▼▼▼

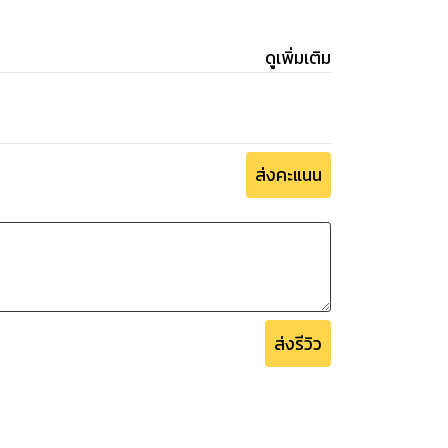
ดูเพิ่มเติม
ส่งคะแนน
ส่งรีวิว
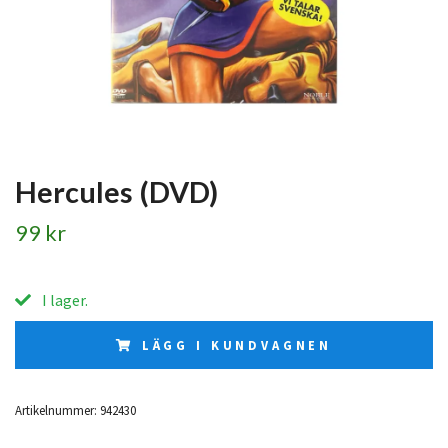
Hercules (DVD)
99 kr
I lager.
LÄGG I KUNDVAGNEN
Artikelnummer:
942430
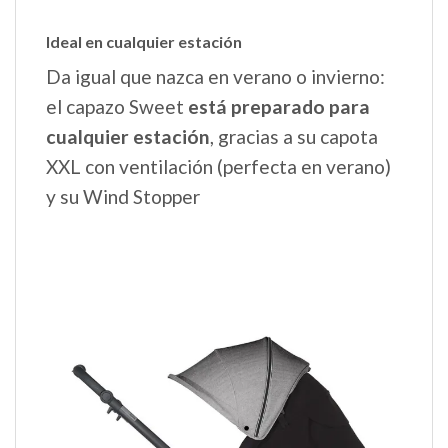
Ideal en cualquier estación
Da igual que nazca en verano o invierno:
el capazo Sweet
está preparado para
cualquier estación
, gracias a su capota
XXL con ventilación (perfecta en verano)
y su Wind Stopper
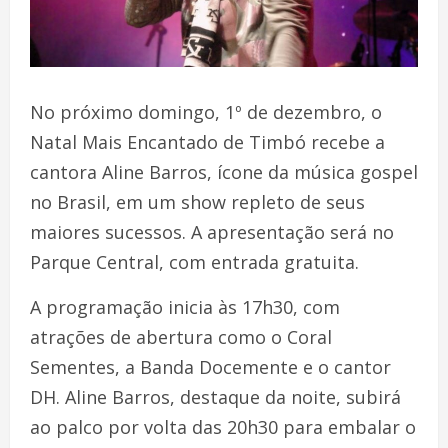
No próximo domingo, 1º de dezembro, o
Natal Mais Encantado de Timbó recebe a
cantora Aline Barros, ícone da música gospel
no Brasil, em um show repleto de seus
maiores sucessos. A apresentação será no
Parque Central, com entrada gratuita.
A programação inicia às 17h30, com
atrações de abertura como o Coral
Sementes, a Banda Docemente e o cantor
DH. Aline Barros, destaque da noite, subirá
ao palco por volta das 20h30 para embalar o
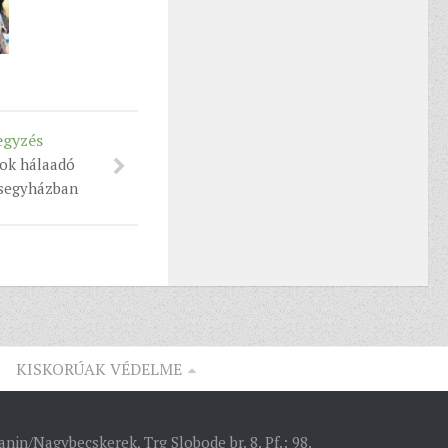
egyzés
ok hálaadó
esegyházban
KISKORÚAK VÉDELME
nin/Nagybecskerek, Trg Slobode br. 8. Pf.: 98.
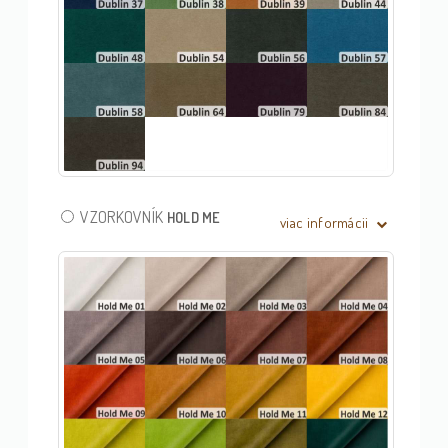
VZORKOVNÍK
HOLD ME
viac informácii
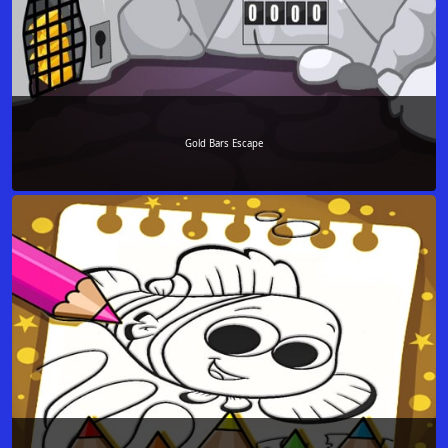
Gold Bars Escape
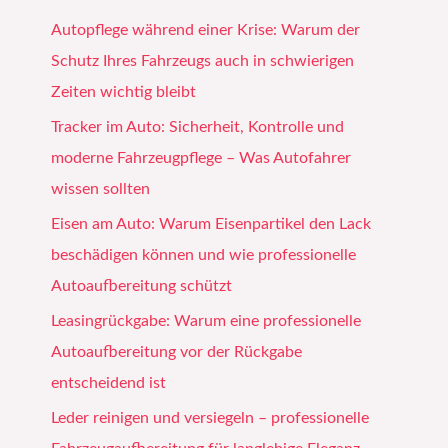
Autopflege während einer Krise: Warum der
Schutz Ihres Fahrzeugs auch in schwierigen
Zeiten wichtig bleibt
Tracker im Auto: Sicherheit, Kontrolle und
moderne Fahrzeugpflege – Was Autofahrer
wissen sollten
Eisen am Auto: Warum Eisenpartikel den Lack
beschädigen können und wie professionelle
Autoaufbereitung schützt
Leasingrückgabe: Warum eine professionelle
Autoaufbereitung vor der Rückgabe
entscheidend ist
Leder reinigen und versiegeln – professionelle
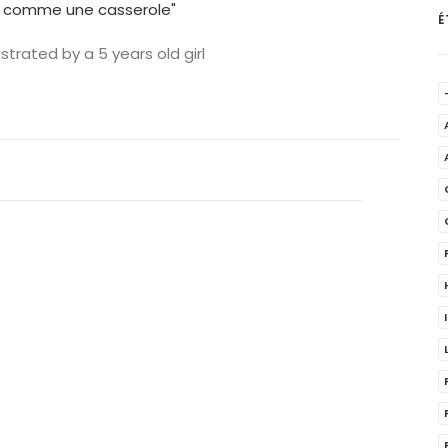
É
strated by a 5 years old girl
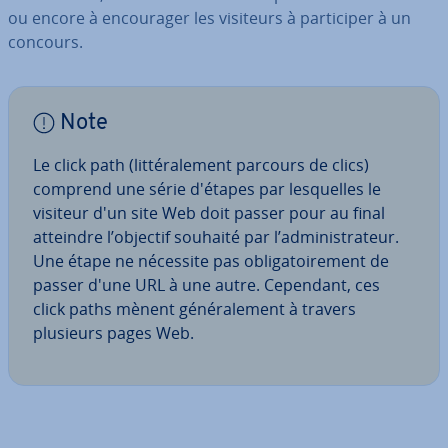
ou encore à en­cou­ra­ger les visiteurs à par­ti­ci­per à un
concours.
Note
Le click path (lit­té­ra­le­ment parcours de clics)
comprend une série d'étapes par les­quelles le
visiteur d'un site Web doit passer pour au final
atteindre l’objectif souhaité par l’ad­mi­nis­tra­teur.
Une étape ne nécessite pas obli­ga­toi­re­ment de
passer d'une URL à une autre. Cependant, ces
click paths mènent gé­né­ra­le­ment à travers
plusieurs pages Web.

▲▲▲
▼▼▼

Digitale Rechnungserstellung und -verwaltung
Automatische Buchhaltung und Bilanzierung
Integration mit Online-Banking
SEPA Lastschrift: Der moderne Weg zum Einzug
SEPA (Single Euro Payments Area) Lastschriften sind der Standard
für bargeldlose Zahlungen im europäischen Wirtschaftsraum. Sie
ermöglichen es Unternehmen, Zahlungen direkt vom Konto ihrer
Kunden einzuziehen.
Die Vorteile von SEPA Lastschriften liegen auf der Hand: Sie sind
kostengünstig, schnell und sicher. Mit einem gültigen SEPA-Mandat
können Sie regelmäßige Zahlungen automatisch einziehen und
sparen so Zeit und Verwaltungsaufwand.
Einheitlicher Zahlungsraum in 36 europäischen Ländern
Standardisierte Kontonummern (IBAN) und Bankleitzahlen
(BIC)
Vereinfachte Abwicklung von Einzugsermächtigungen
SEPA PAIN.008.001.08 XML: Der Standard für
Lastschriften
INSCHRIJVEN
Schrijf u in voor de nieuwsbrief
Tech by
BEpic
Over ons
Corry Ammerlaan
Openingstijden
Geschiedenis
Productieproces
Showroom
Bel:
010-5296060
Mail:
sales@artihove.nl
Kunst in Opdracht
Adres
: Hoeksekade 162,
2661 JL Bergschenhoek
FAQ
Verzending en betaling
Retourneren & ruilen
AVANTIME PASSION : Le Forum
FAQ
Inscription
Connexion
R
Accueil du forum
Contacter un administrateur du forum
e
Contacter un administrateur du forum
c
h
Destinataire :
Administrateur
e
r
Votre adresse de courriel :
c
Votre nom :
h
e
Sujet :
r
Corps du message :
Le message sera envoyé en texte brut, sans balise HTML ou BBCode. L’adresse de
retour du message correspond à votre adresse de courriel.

▲▲▲

> What you should do
Your answer should consist only of the lines above between the line holding "Verzending en betaling" and the line holding "retour du message", inclusive, each transcribed exactly.

> Exercise answer
Verzending en betaling
Retourneren & ruilen
AVANTIME PASSION : Le Forum
FAQ
Inscription
Connexion
R
Accueil du forum
Contacter un administrateur du forum
e
Contacter un administrateur du forum
c
h
Destinataire :
Administrateur
e
r
Votre adresse de courriel :
c
Votre nom :
h
e
Sujet :
r
Corps du message :
Le message sera envoyé en texte brut, sans balise HTML ou BBCode. L’adresse de
retour du message correspond à votre adresse de courriel.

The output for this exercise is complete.